The Estonians just wanted to relocate a statue. Ten years ago today, authorities in Tallinn set out to remove a Soviet World War II memorial from the capital’s downtown. The Russian government had warned that removing the statue would be “disastrous for Estonians,” but since Moscow no longer called the shots in the Baltic state, the statue was duly shipped off to a suburban military cemetery. Soon after, Estonians found that they couldn’t use much of the internet. They couldn’t access newspapers online, or government websites. Bank accounts were suddenly inaccessible. “It was unheard of, and no one understood what was going on in the beginning,” Toomas Hendrik Ilves, then Estonian President, told Foreign Policy. Soon, he was informed that it was not an internal failure — but an attack from the outside. It was a Distributed Denial of Service Attack — an orchestrated swarm of internet traffic that literally swamps servers and shuts down websites for hours or days.

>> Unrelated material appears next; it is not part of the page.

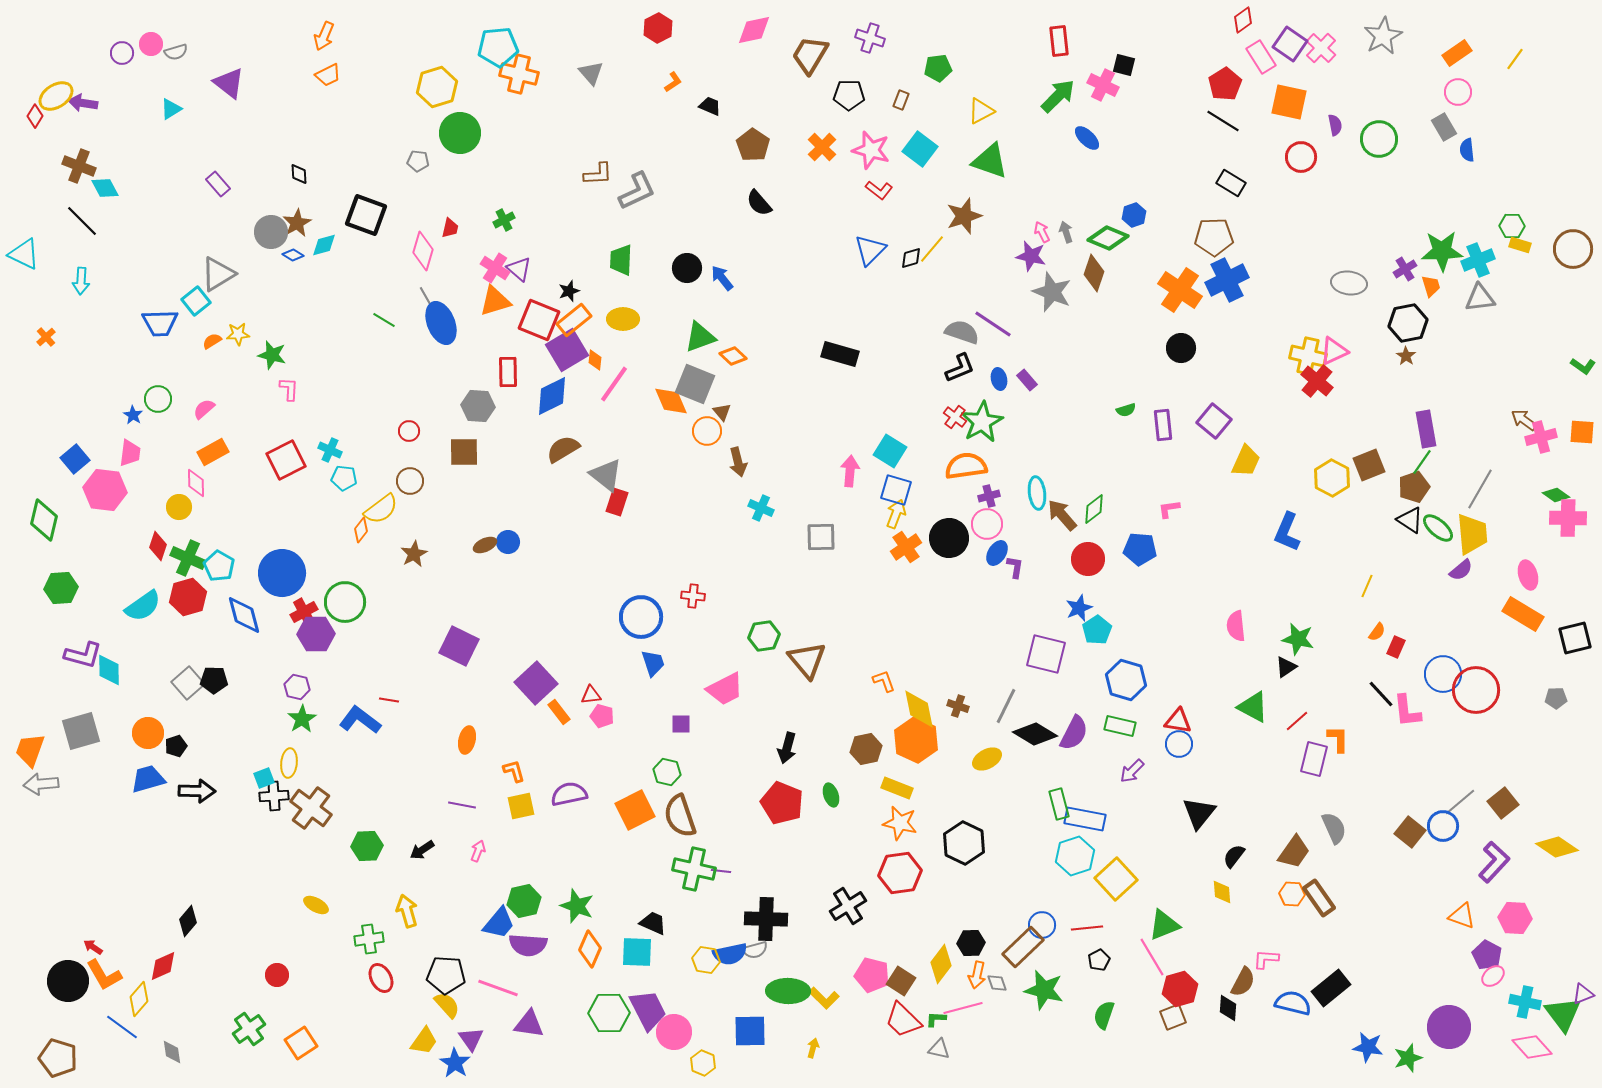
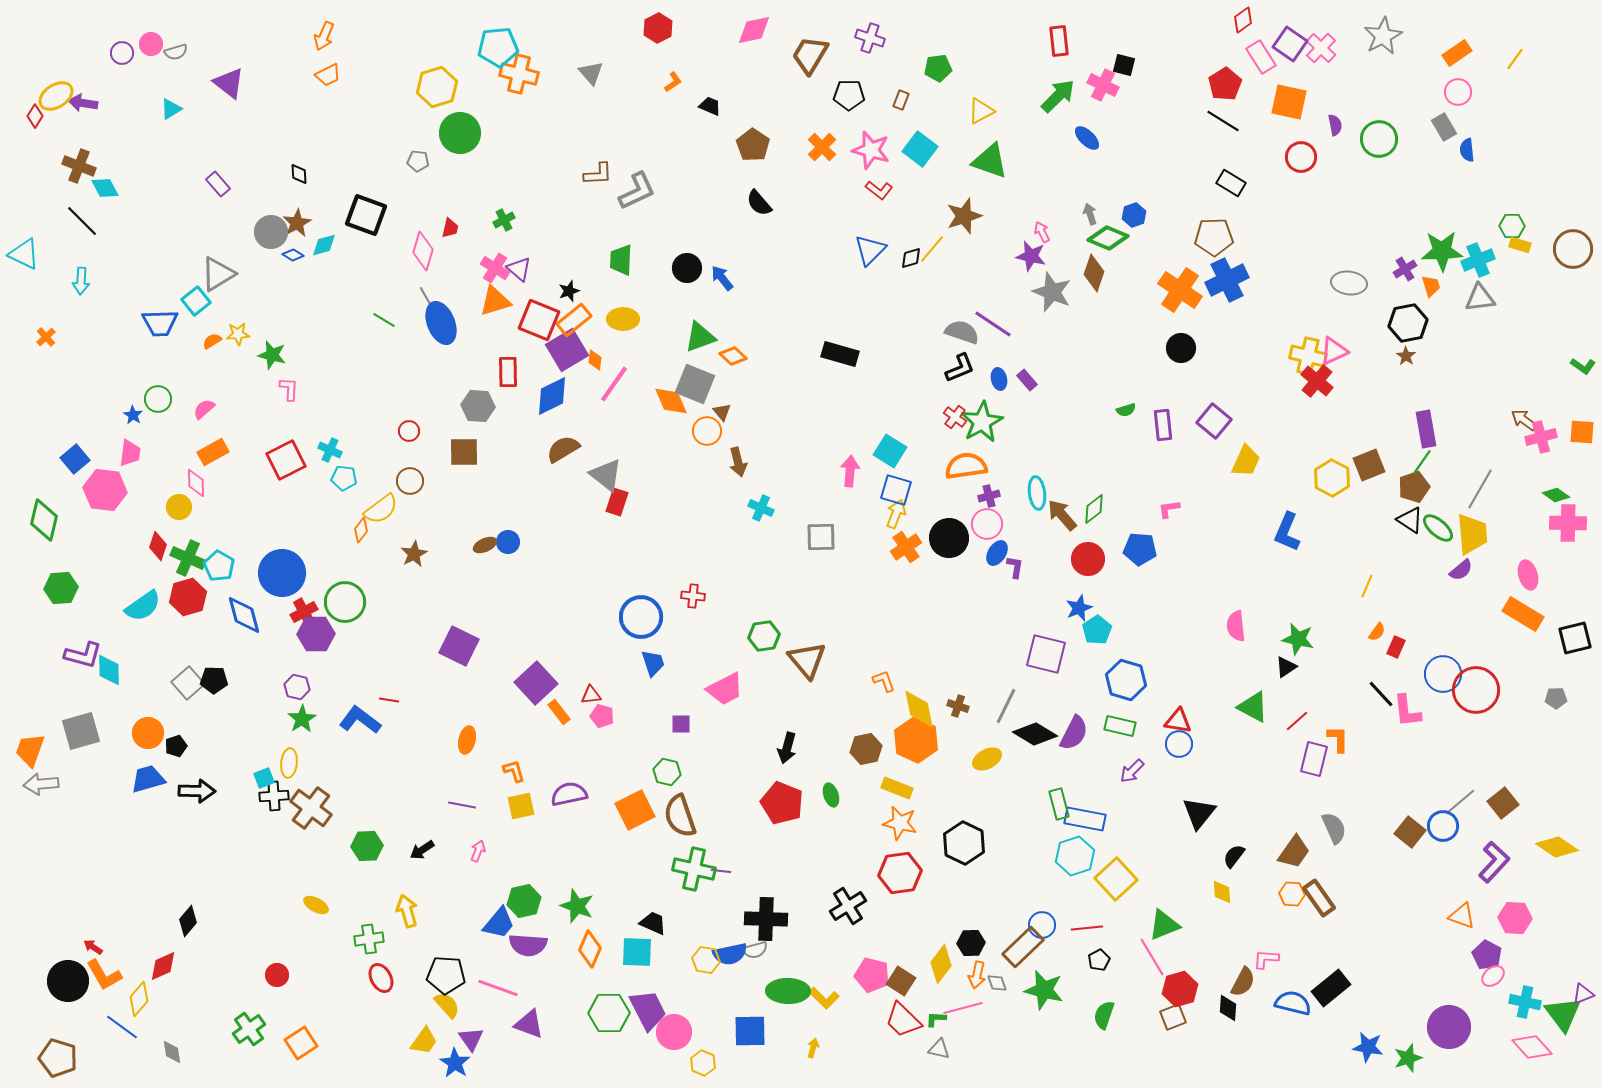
gray arrow at (1066, 232): moved 24 px right, 18 px up
pink cross at (1568, 518): moved 5 px down
purple triangle at (529, 1024): rotated 12 degrees clockwise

That was made crystal clear at the stroke of midnight on May 9 GMT, when Russia celebrates Victory in Europe day for World War II. Annoying cyber attacks dramatically intensified for exactly 24 hours, then trailed off as fast as they’d spiked. Ilves asked his cyber experts what happened. “Well, the money ran out,” he was told — the attack had been bought and paid for by someone — or some state — using criminal hackers to cripple one of the most internet-dependent states in the world.
“Looking back on it, it was the first, but hardly the last, case in which a kind of cyber attack … was done in an overtly political manner,” Ilves said.
Estonia marked a watershed in the use of state-sanctioned cyber attacks to advance foreign policy goals. “Ten years ago, [Russia] put everyone on notice that it was willing to behave badly in cyberspace,” said Jason Healey, a senior research scholar at Columbia University. (Moscow denies any role in the 2007 Estonia hack.) Since then, Russia has melded cyber into broader strategies that combine hacks with information war, hybrid war, or old-fashioned conventional war in a bid to advance Moscow’s aims. And it hasn’t been shy about using them.